Question

The value of the integral $\int\limits_0^1 {\dfrac{{{x^b} - 1}}{{\log x}}dx} \left( {b > 0} \right)$ is

Answer 1

Hint: We will first express the integral as $I\left( b \right)$, then use the method of differentiation under the integral sign to simplify the given integral. That is, take the differentiation of the expression with respect to $b$. Then, we will get a simplified expression of $I'\left( b \right)$. Next, integrate the function with respect to $x$.

Complete step-by-step answer:
We have to find the value of the integral $\int\limits_0^1 {\dfrac{{{x^b} - 1}}{{\log x}}dx} $, where $\left( {b > 0} \right)$
Let this integral be denoted by $I\left( b \right)$
That is,
$I\left( b \right) = \int\limits_0^1 {\dfrac{{{x^b} - 1}}{{\log x}}dx} $ (1)
Here, we will follow the method of differentiation under the integral sign to simplify the given integral.
Let us take the derivative of $I\left( b \right)$ with respect to $b$
That is, $I'\left( b \right) = \dfrac{d}{{db}}\int\limits_0^1 {\dfrac{{{x^b} - 1}}{{\log x}}dx} $
According to the Leibniz Rule, $\dfrac{d}{{dx}}\int\limits_a^b {f\left( {x,y} \right)dx} = \int\limits_a^b {{f_x}\left( {x,y} \right)dx} $
That is, the derivative of an integral function of two variables is equal to the integral of partial derivatives of that function.
Then, $I'\left( b \right) = \dfrac{d}{{db}}\int\limits_0^1 {\dfrac{{{x^b} - 1}}{{\log x}}dx} = \int\limits_0^1 {\dfrac{\delta }{{\delta b}}\dfrac{{{x^b} - 1}}{{\log x}}dx} $
Which then simplifies to $I'\left( b \right) = \int\limits_0^1 {\dfrac{{\log \left( x \right){x^b}}}{{\log x}}dx} $ because if \[y = {a^x}\] then \[\dfrac{{dy}}{{dx}} = b\left( {\ln x} \right)\]
Therefore, we get the differentiation as,
$I'\left( b \right) = \int\limits_0^1 {{x^b}dx} $
We can simplify the value of $I'\left( b \right)$ by integrating the function ${x^b}dx$ with respect to $x$
$I'\left( b \right) = \left[ {\dfrac{{{x^{b + 1}}}}{{b + 1}}} \right]_{x = 0}^{x = 1}$
On putting the limits we’ll, get
$I'\left( b \right) = \left[ {\dfrac{{{1^{b + 1}} - {0^{b + 1}}}}{{b + 1}}} \right] = \dfrac{1}{{b + 1}}$
We will now integrate the above expression to find the value of $I\left( b \right)$
$I\left( b \right) = \int {\dfrac{1}{{b + 1}}db} = \log \left( {b + 1} \right) + c$, where $c$ is the constant.
$I\left( b \right) = \log \left( {b + 1} \right) + c$ (2)
We have to find the value of the $c$
We have the function $I\left( b \right) = \int\limits_0^1 {\dfrac{{{x^b} - 1}}{{\log x}}dx} $
Put $b = 0$ in the above equation to find the value of $I\left( b \right)$
$
  I\left( 0 \right) = \int\limits_0^1 {\dfrac{{{x^0} - 1}}{{\log x}}dx} \\
   = 0 \\
 $
Hence, $b = 0$, we get $I\left( b \right) = 0$
Therefore, on substituting the value of $b = 0$ and $I\left( b \right) = 0$ in equation (2)
$
  0 = \log \left( {0 + 1} \right) + c \\
  0 = 0 + c \\
  c = 0 \\
$
Thus, $I\left( b \right) = \log \left( {b + 1} \right)$.

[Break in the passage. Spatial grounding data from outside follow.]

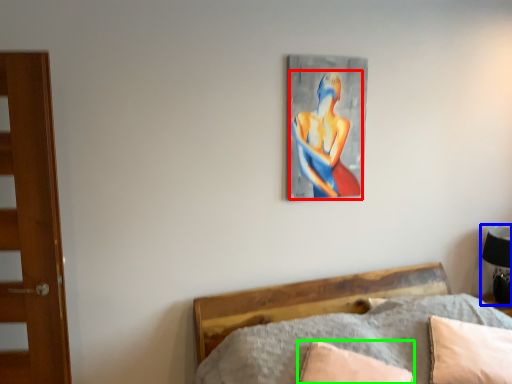 Question: Estimate the real-world distances between objects in this image. Which object is closer to person (highlighted by a red box), table lamp (highlighted by a blue box) or pillow (highlighted by a green box)?

Choices:
 (A) table lamp
 (B) pillow

Answer: (B) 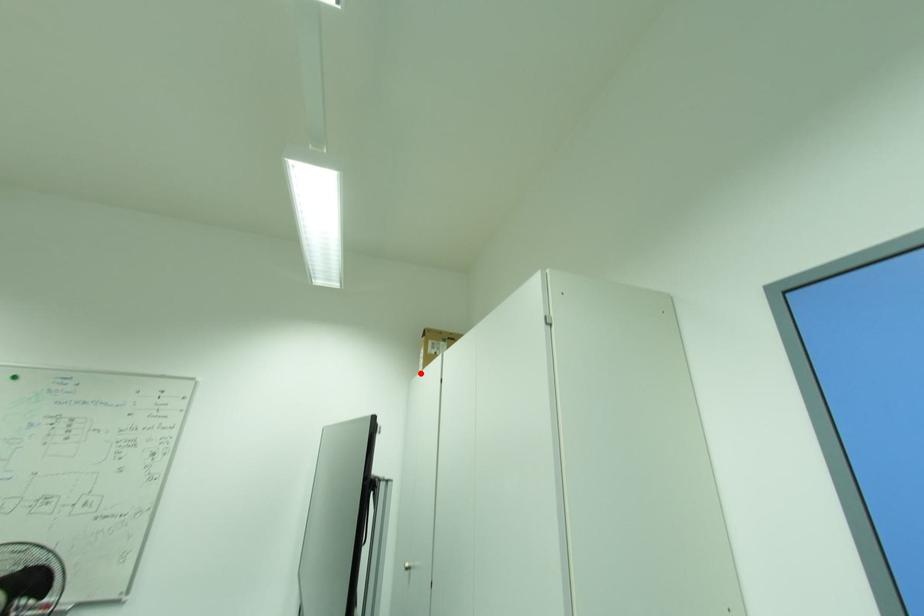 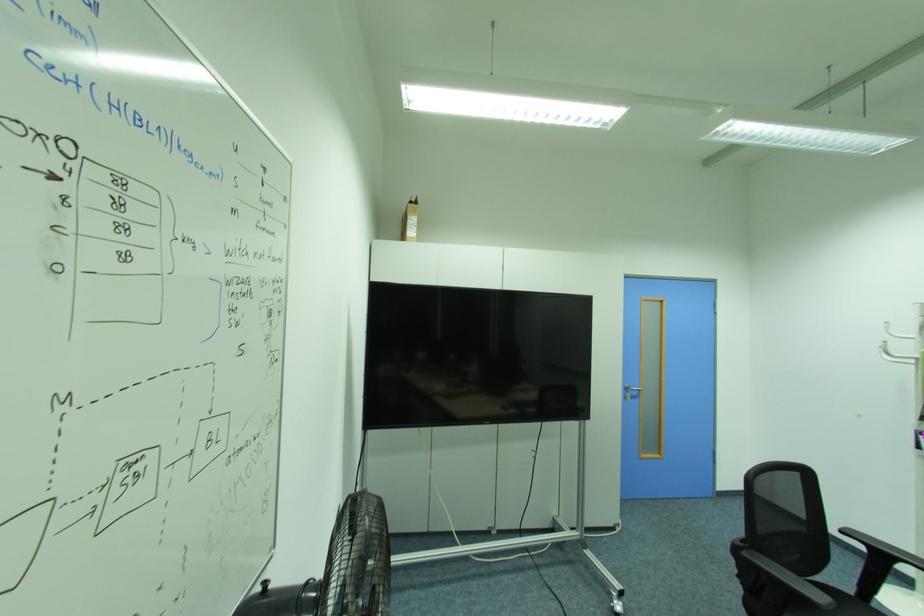 In the second image, find the point that corresponds to the highlighted location in the first image.

(407, 237) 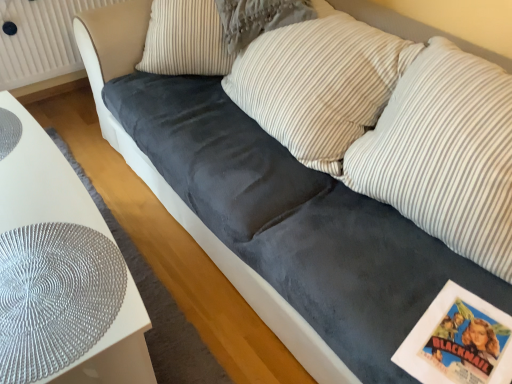 Question: Which direction should I rotate to face striped fabric pillow at center, placed as the 3th pillow when sorted from right to left, — up or down?

Choices:
 (A) down
 (B) up

Answer: (B)

Question: Could you tell me if white glossy table at lower left is turned towards velvet gray pillow at center, placed as the first pillow when sorted from left to right?

Choices:
 (A) yes
 (B) no

Answer: (B)

Question: Is white glossy table at lower left closer to camera compared to velvet gray pillow at center, placed as the first pillow when sorted from left to right?

Choices:
 (A) yes
 (B) no

Answer: (A)

Question: Are white glossy table at lower left and velvet gray pillow at center, which is the 4th pillow from right to left, located far from each other?

Choices:
 (A) yes
 (B) no

Answer: (B)

Question: Does white glossy table at lower left appear on the left side of velvet gray pillow at center, placed as the first pillow when sorted from left to right?

Choices:
 (A) yes
 (B) no

Answer: (A)

Question: Is the position of white glossy table at lower left more distant than that of velvet gray pillow at center, which is the 4th pillow from right to left?

Choices:
 (A) yes
 (B) no

Answer: (B)

Question: Considering the relative sizes of white glossy table at lower left and velvet gray pillow at center, placed as the first pillow when sorted from left to right, in the image provided, is white glossy table at lower left bigger than velvet gray pillow at center, placed as the first pillow when sorted from left to right,?

Choices:
 (A) no
 (B) yes

Answer: (B)

Question: Is striped fabric pillow at center, arranged as the fourth pillow when viewed from the left, smaller than white striped pillow at center, acting as the 3th pillow starting from the left?

Choices:
 (A) no
 (B) yes

Answer: (B)

Question: Considering the relative sizes of striped fabric pillow at center, which is counted as the first pillow, starting from the right, and white striped pillow at center, acting as the 3th pillow starting from the left, in the image provided, is striped fabric pillow at center, which is counted as the first pillow, starting from the right, wider than white striped pillow at center, acting as the 3th pillow starting from the left,?

Choices:
 (A) yes
 (B) no

Answer: (A)

Question: Would you consider striped fabric pillow at center, which is counted as the first pillow, starting from the right, to be distant from white striped pillow at center, positioned as the second pillow in right-to-left order?

Choices:
 (A) yes
 (B) no

Answer: (B)

Question: Could you tell me if striped fabric pillow at center, which is counted as the first pillow, starting from the right, is turned towards white striped pillow at center, acting as the 3th pillow starting from the left?

Choices:
 (A) no
 (B) yes

Answer: (A)

Question: Is striped fabric pillow at center, which is counted as the first pillow, starting from the right, to the left of white striped pillow at center, positioned as the second pillow in right-to-left order, from the viewer's perspective?

Choices:
 (A) no
 (B) yes

Answer: (A)

Question: From a real-world perspective, is striped fabric pillow at center, which is counted as the first pillow, starting from the right, on white striped pillow at center, acting as the 3th pillow starting from the left?

Choices:
 (A) no
 (B) yes

Answer: (B)

Question: Considering the relative positions of white textured radiator at upper left and striped fabric pillow at center, the 2th pillow when ordered from left to right, in the image provided, is white textured radiator at upper left to the right of striped fabric pillow at center, the 2th pillow when ordered from left to right, from the viewer's perspective?

Choices:
 (A) yes
 (B) no

Answer: (B) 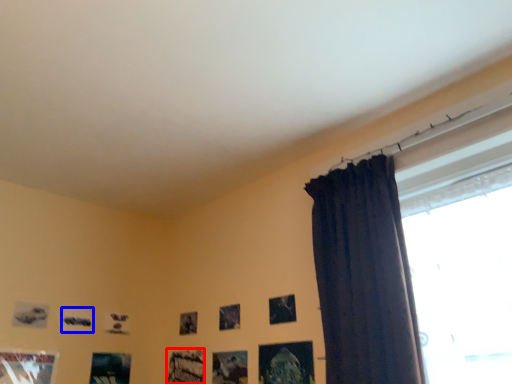 Question: Which object is further to the camera taking this photo, picture frame (highlighted by a red box) or picture frame (highlighted by a blue box)?

Choices:
 (A) picture frame
 (B) picture frame

Answer: (B) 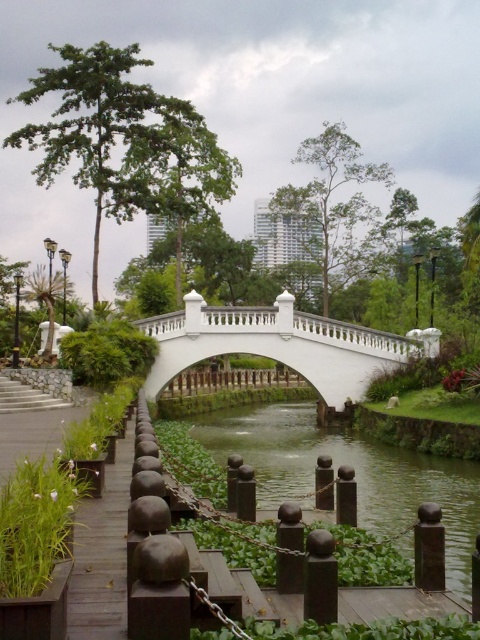 From the picture: You are a park visitor standing at the wooden planks at lower left and want to cross to the other side of the waterway. Can you see the top of the white marble bridge at center from your current position?

The white marble bridge at center is taller than the wooden planks at lower left, so yes, you can see the top of the white marble bridge at center from your current position.

You are a gardener who needs to place a new decorative stone statue that is 1 meter wide. You see the green mossy river at center and the wooden planks at lower left. Which object is more suitable to place the statue next to, considering their positions?

The wooden planks at lower left are positioned to the left of the green mossy river at center, so placing the statue next to the wooden planks at lower left would be more suitable as it has space to the right where the statue can be placed without obstructing the river area. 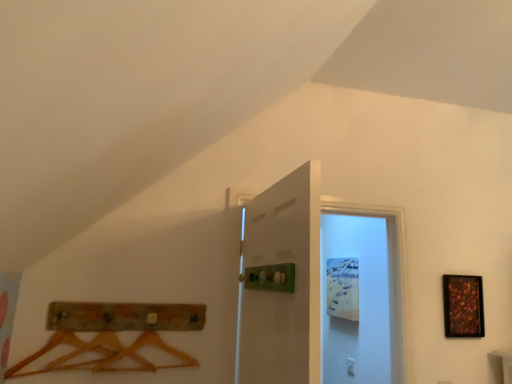 In order to face shiny metallic picture frame at right, should I rotate leftwards or rightwards?

Turn right approximately 26.037 degrees to face it.

What do you see at coordinates (316, 289) in the screenshot?
I see `white matte door at center, arranged as the second door when viewed from the front` at bounding box center [316, 289].

This screenshot has height=384, width=512. I want to click on shiny metallic picture frame at right, so click(463, 306).

Which of these two, white matte door at center, positioned as the 2th door in back-to-front order, or shiny metallic picture frame at right, stands shorter?

With less height is shiny metallic picture frame at right.

Does white matte door at center, positioned as the 2th door in back-to-front order, appear on the right side of shiny metallic picture frame at right?

No.

From the image's perspective, is white matte door at center, positioned as the 2th door in back-to-front order, located above or below shiny metallic picture frame at right?

Clearly, from the image's perspective, white matte door at center, positioned as the 2th door in back-to-front order, is above shiny metallic picture frame at right.

Considering the sizes of white matte door at center, positioned as the 2th door in back-to-front order, and shiny metallic picture frame at right in the image, is white matte door at center, positioned as the 2th door in back-to-front order, wider or thinner than shiny metallic picture frame at right?

Considering their sizes, white matte door at center, positioned as the 2th door in back-to-front order, looks broader than shiny metallic picture frame at right.

Which object is positioned more to the right, white matte door at center, the 1th door from the front, or white matte door at center, which is the first door from back to front?

Positioned to the right is white matte door at center, which is the first door from back to front.

At what (x,y) coordinates should I click in order to perform the action: click on door located on the right of white matte door at center, the 1th door from the front. Please return your answer as a coordinate pair (x, y). The height and width of the screenshot is (384, 512). Looking at the image, I should click on (316, 289).

Relative to white matte door at center, which is the first door from back to front, is white matte door at center, positioned as the 2th door in back-to-front order, in front or behind?

white matte door at center, positioned as the 2th door in back-to-front order, is in front of white matte door at center, which is the first door from back to front.

Are white matte door at center, positioned as the 2th door in back-to-front order, and white matte door at center, which is the first door from back to front, making contact?

white matte door at center, positioned as the 2th door in back-to-front order, is not next to white matte door at center, which is the first door from back to front, and they're not touching.

Considering their positions, is shiny metallic picture frame at right located in front of or behind white matte door at center, which is the first door from back to front?

In the image, shiny metallic picture frame at right appears behind white matte door at center, which is the first door from back to front.

From the picture: Is shiny metallic picture frame at right not near white matte door at center, which is the first door from back to front?

No, shiny metallic picture frame at right is in close proximity to white matte door at center, which is the first door from back to front.

Between shiny metallic picture frame at right and white matte door at center, which is the first door from back to front, which one appears on the left side from the viewer's perspective?

white matte door at center, which is the first door from back to front, is more to the left.

From the image's perspective, is shiny metallic picture frame at right on white matte door at center, which is the first door from back to front?

No, from the image's perspective, shiny metallic picture frame at right is not on top of white matte door at center, which is the first door from back to front.

From a real-world perspective, which is physically above, white matte door at center, arranged as the second door when viewed from the front, or white matte door at center, the 1th door from the front?

white matte door at center, arranged as the second door when viewed from the front.

How many degrees apart are the facing directions of white matte door at center, arranged as the second door when viewed from the front, and white matte door at center, positioned as the 2th door in back-to-front order?

The angle between the facing direction of white matte door at center, arranged as the second door when viewed from the front, and the facing direction of white matte door at center, positioned as the 2th door in back-to-front order, is 89.3 degrees.

Considering the relative sizes of white matte door at center, which is the first door from back to front, and white matte door at center, positioned as the 2th door in back-to-front order, in the image provided, is white matte door at center, which is the first door from back to front, bigger than white matte door at center, positioned as the 2th door in back-to-front order,?

Yes, white matte door at center, which is the first door from back to front, is bigger than white matte door at center, positioned as the 2th door in back-to-front order.

This screenshot has height=384, width=512. I want to click on door on the right of white matte door at center, the 1th door from the front, so click(316, 289).

From a real-world perspective, which door is the 1st one above the shiny metallic picture frame at right? Please provide its 2D coordinates.

[(282, 283)]

Which of these two, shiny metallic picture frame at right or white matte door at center, the 1th door from the front, is thinner?

shiny metallic picture frame at right.

What's the angular difference between shiny metallic picture frame at right and white matte door at center, positioned as the 2th door in back-to-front order,'s facing directions?

They differ by 86.8 degrees in their facing directions.

Considering the sizes of objects shiny metallic picture frame at right and white matte door at center, positioned as the 2th door in back-to-front order, in the image provided, who is bigger, shiny metallic picture frame at right or white matte door at center, positioned as the 2th door in back-to-front order,?

Bigger between the two is white matte door at center, positioned as the 2th door in back-to-front order.

From the image's perspective, count 1st doors upward from the shiny metallic picture frame at right and point to it. Please provide its 2D coordinates.

[(316, 289)]

From a real-world perspective, who is located lower, white matte door at center, which is the first door from back to front, or shiny metallic picture frame at right?

In real-world perspective, shiny metallic picture frame at right is lower.

Do you think white matte door at center, arranged as the second door when viewed from the front, is within shiny metallic picture frame at right, or outside of it?

The correct answer is: outside.

Image resolution: width=512 pixels, height=384 pixels. In order to click on picture frame on the right side of white matte door at center, the 1th door from the front in this screenshot , I will do `click(463, 306)`.

I want to click on door on the left of white matte door at center, arranged as the second door when viewed from the front, so click(282, 283).

Looking at the image, which one is located closer to shiny metallic picture frame at right, white matte door at center, the 1th door from the front, or white matte door at center, arranged as the second door when viewed from the front?

white matte door at center, arranged as the second door when viewed from the front, is closer to shiny metallic picture frame at right.

Based on their spatial positions, is shiny metallic picture frame at right or white matte door at center, which is the first door from back to front, further from white matte door at center, positioned as the 2th door in back-to-front order?

shiny metallic picture frame at right is positioned further to the anchor white matte door at center, positioned as the 2th door in back-to-front order.

Looking at this image, based on their spatial positions, is white matte door at center, the 1th door from the front, or shiny metallic picture frame at right further from white matte door at center, arranged as the second door when viewed from the front?

white matte door at center, the 1th door from the front, is positioned further to the anchor white matte door at center, arranged as the second door when viewed from the front.

Looking at this image, estimate the real-world distances between objects in this image. Which object is further from shiny metallic picture frame at right, white matte door at center, which is the first door from back to front, or white matte door at center, the 1th door from the front?

white matte door at center, the 1th door from the front, is positioned further to the anchor shiny metallic picture frame at right.

Estimate the real-world distances between objects in this image. Which object is closer to white matte door at center, which is the first door from back to front, shiny metallic picture frame at right or white matte door at center, the 1th door from the front?

The object closer to white matte door at center, which is the first door from back to front, is shiny metallic picture frame at right.

Looking at the image, which one is located further to white matte door at center, positioned as the 2th door in back-to-front order, white matte door at center, which is the first door from back to front, or shiny metallic picture frame at right?

shiny metallic picture frame at right.

Locate an element on the screen. Image resolution: width=512 pixels, height=384 pixels. door located between white matte door at center, positioned as the 2th door in back-to-front order, and shiny metallic picture frame at right in the depth direction is located at coordinates (316, 289).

Note: We use differentiation under integral sign to find certain integrals. It allows us to interchange the order of integration and differentiation. To use this method, the function $f\left( {x,t} \right)$ should be continuous and a partial derivative should exist.